The letter also notes that four hatchery steelhead programs in the Lower Columbia were terminated in 2014 because they were “likely to adversely affect” wild steelhead in that area.
The lawsuit was filed in U.S. District Court in Portland and drew condemnation from sportfishing interests and tribal managers there alike.
“NSIA has worked for decades with sport, commercial, tribal, state, federal and private interests on protection and recovery of listed stocks in the Columbia Basin, with Wild Fish Conservancy notably absent,” said Liz Hamilton, executive director of the Northwest Sportfishing Industry Association. “Now, flush with money from other lawsuits, WFC is chasing their next settlement. Regrettably, those of us who care about and/or depend on fish and fishing in the Columbia basin will have to drop other efforts to devote our resources on opposing this misguided lawsuit. In the end it’s the fish that will suffer. This is particularly heartbreaking for all the families who depend on Columbia River stocks from Alaska, Canada, Washington, Oregon and Idaho.”
WFC is also suing NMFS over a Puget Sound steelhead recovery plan, and precisely two years to the day ago it sued WDFW over Puget Sound early winter hatchery steelhead, eventually settling out of court with a $45,000 payday. It has filed a myriad of other lawsuits targeting hatchery fish or facilities.

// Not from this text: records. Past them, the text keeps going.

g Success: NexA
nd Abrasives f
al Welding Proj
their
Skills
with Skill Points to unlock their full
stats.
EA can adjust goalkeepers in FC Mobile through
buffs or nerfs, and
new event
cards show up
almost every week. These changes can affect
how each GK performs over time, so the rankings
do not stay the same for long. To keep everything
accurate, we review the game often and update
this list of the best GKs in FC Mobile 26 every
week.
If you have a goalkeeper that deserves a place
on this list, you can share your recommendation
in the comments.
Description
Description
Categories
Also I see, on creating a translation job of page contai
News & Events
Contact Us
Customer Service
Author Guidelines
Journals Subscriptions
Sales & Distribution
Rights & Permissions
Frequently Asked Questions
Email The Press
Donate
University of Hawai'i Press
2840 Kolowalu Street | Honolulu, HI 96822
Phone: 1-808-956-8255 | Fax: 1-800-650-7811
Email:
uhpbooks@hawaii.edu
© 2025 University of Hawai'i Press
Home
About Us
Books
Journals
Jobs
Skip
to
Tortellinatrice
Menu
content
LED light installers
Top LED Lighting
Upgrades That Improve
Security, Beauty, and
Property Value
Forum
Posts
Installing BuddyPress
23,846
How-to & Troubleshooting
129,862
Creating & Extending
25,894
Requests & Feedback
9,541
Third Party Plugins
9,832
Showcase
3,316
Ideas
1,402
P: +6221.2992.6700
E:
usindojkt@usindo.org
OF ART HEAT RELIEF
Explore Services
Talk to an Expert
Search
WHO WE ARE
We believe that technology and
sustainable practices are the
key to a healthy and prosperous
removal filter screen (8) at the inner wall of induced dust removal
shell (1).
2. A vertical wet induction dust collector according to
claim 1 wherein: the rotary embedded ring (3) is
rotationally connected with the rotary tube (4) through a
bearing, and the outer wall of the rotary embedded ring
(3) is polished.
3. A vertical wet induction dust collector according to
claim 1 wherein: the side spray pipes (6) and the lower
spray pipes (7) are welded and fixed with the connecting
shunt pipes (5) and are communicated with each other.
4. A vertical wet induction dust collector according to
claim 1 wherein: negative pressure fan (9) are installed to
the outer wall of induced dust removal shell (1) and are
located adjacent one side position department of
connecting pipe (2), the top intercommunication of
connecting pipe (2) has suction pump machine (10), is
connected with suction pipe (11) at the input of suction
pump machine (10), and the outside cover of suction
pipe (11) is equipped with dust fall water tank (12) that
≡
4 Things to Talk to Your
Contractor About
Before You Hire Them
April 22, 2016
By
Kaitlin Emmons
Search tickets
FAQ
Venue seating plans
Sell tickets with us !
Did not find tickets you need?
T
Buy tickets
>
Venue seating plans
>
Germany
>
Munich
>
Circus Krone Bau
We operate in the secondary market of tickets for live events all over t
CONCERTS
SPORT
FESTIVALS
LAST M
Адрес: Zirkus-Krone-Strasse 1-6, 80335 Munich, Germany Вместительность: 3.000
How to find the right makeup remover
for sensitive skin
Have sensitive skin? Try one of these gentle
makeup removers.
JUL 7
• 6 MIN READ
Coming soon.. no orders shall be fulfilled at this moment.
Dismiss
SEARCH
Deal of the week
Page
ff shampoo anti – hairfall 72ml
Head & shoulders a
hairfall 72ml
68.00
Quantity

The Columbia River Inter-Tribal Fish Commission was no less happy.
“Lawsuits like these are expensive distractions from the important work of salmon recovery, and they jeopardize the livelihoods of tribal and non-tribal fishing communities,” said Jeremy Wolf, chairman of the organization in a press release. “The lawsuit is based on the flawed logic that hatcheries caused the decline of wild salmon abundance and wrongly asserts that simply closing hatcheries will increase wild salmon abundance. In the tribes’ experience, that path only leads to fewer fish in the rivers and does virtually nothing to improve the condition of natural runs. The tribes have demonstrated with their own successful programs how carefully managed hatcheries can rebuild abundant naturally spawning runs in our rivers and streams. Those truly interested in recovery are better served by putting their efforts into restoring the wild rivers that salmon need.”
A partial list of stocks supported by the Mitchell Act, named after Oregon’s then-state fish culturist, Hugh C. Mitchell, would include:
Spring Chinook: Kalama, Clackamas, Sandy, Wind, Drano/Little White Salmon Fall Chinook (tule): Big Creek, Spring Creek, Drano Lake Coho: Youngs Bay, Big Creek, Toutle, Kalama, Washougal, Sandy, Klickitat, Sockeye: Redfish Lake Steelhead; Big Creek, Gnat Creek, Kalama, Washougal, Clackamas, Sandy, Klickitat, Ringold
CRITFC says the tribal programs most threatened by the lawsuit are on the Klickitat and Yakima Rivers in South-central Washington.